El agente IA que utilicé para la línea de comandos fue gemini-cli. Lo instalé en mi sistema Kali Linux con el comando sudo apt install gemini-cli. Después, simplemente llamé la herramienta con el comando gemini-cli -i donde -i le indica que trabajaremos de forma interactiva. Si lo que queremos es hacer una simple pregunta y obtener su respectiva respuesta podemos usar la orden -p.
La primera vez que usamos la herramienta debemos loguearnos con una cuenta de Google. Los datos de autenticación quedarán guardados para las sesiones posteriores. Si todo está bien ya debería estar viendo el banner de la aplicación en su terminal de comandos.
Primera prueba: crackear un archivo .zip.

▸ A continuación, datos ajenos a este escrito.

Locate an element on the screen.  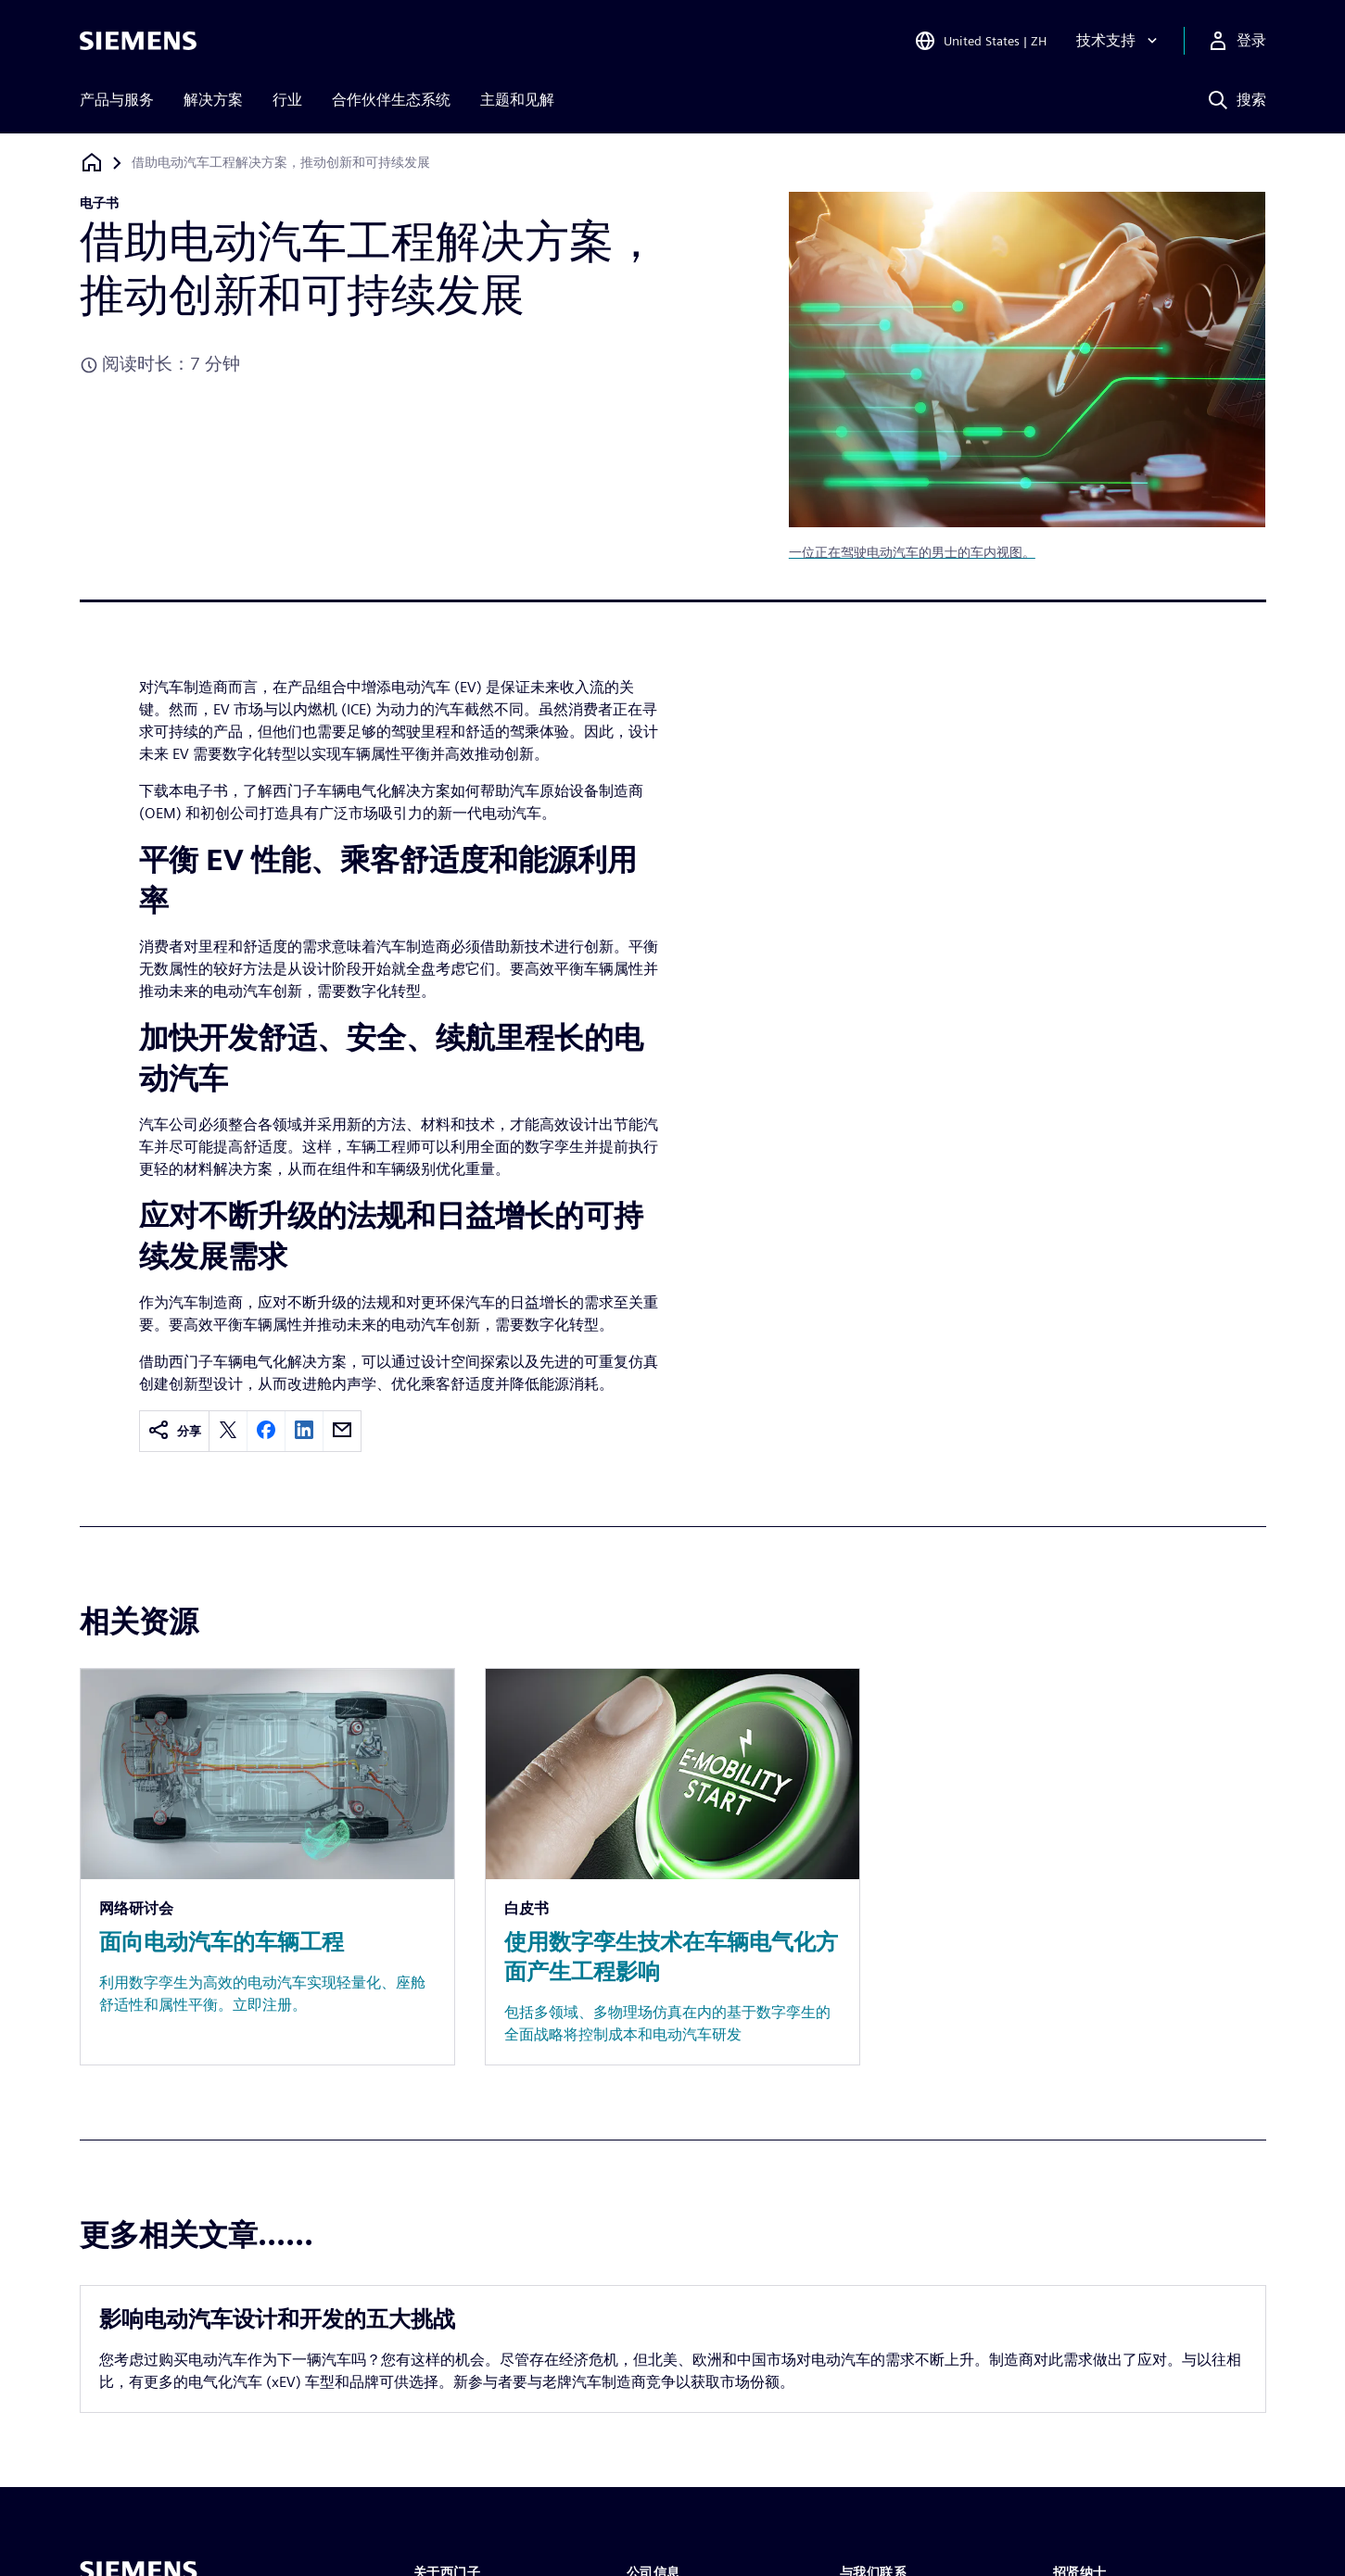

La primera prueba que le puse a gemini-cli fue crackear un archivo .zip protegido con contraseña. Creé el archivo y lo cifré con el password laoban188bifenzhibo. Después, le pedí al agente IA que hiciera el trabajo con el prompt:
He creado un archivo .zip protegido con contraseña y está ubicado en: /home/knibal/Descargas/test.zip. Intenta descifrar el password utilizando los diccionarios ubicados en el directorio: /home/knibal/Documentos/Hacks/DICS.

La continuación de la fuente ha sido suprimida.